Work task
Each line in the entries below that holds the string "Recaudación" must be copied.
=== Section Start ===
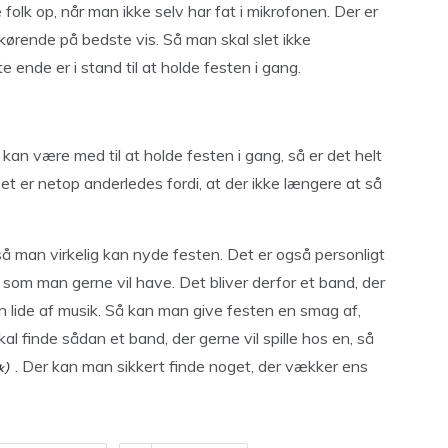
le folk op, når man ikke selv har fat i mikrofonen. Der er
 kørende på bedste vis. Så man skal slet ikke
 ende er i stand til at holde festen i gang.
kan være med til at holde festen i gang, så er det helt
et er netop anderledes fordi, at der ikke længere at så
å man virkelig kan nyde festen. Det er også personligt
 som man gerne vil have. Det bliver derfor et band, der
an lide af musik. Så kan man give festen en smag af,
l finde sådan et band, der gerne vil spille hos en, så
. Der kan man sikkert finde noget, der vækker ens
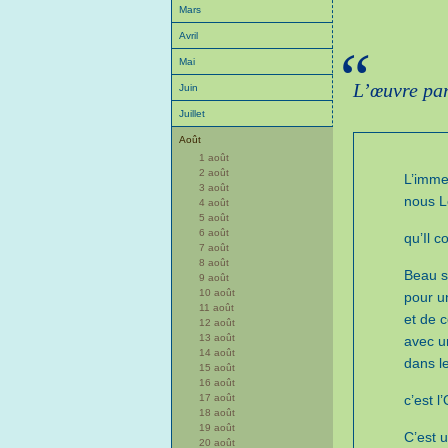
Mars
Avril
“
Mai
L’œuvre par
Juin
Juillet
Août
1 août
2 août
L’imme
3 août
nous L
4 août
5 août
6 août
qu’Il 
7 août
8 août
Beau s
9 août
10 août
pour u
11 août
et de c
12 août
13 août
avec u
14 août
dans le
15 août
16 août
c’est l
17 août
18 août
19 août
C’est 
20 août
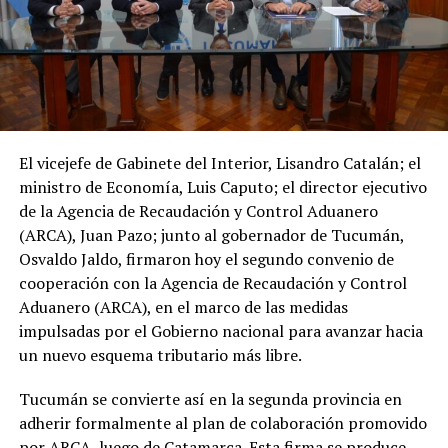
El vicejefe de Gabinete del Interior, Lisandro Catalán; el
ministro de Economía, Luis Caputo; el director ejecutivo
de la Agencia de Recaudación y Control Aduanero
(ARCA), Juan Pazo; junto al gobernador de Tucumán,
Osvaldo Jaldo, firmaron hoy el segundo convenio de
cooperación con la Agencia de Recaudación y Control
Aduanero (ARCA), en el marco de las medidas
impulsadas por el Gobierno nacional para avanzar hacia
un nuevo esquema tributario más libre.
Tucumán se convierte así en la segunda provincia en
adherir formalmente al plan de colaboración promovido
por ARCA, luego de Catamarca. Esta firma se produce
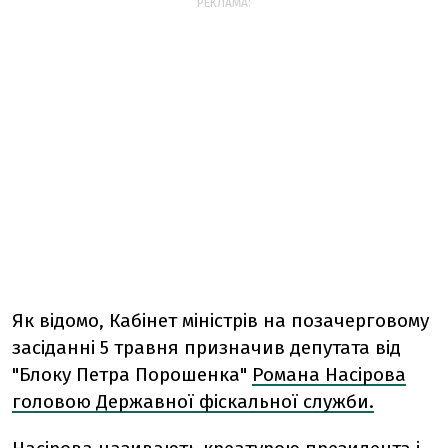
РЕКЛАМА:
Як відомо, Кабінет міністрів на позачерговому
засіданні 5 травня призначив депутата від
"Блоку Петра Порошенка"
Романа Насірова
головою Державної фіскальної служби.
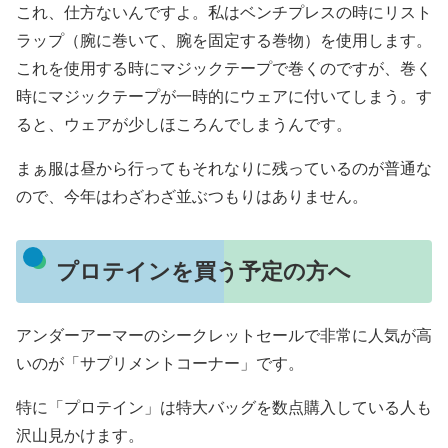
これ、仕方ないんですよ。私はベンチプレスの時にリスト
ラップ（腕に巻いて、腕を固定する巻物）を使用します。
これを使用する時にマジックテープで巻くのですが、巻く
時にマジックテープが一時的にウェアに付いてしまう。す
ると、ウェアが少しほころんでしまうんです。
まぁ服は昼から行ってもそれなりに残っているのが普通な
ので、今年はわざわざ並ぶつもりはありません。
プロテインを買う予定の方へ
アンダーアーマーのシークレットセールで非常に人気が高
いのが「サプリメントコーナー」です。
特に「プロテイン」は特大バッグを数点購入している人も
沢山見かけます。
=== Section End ===
Exercise result
de la Agencia de Recaudación y Control Aduanero
cooperación con la Agencia de Recaudación y Control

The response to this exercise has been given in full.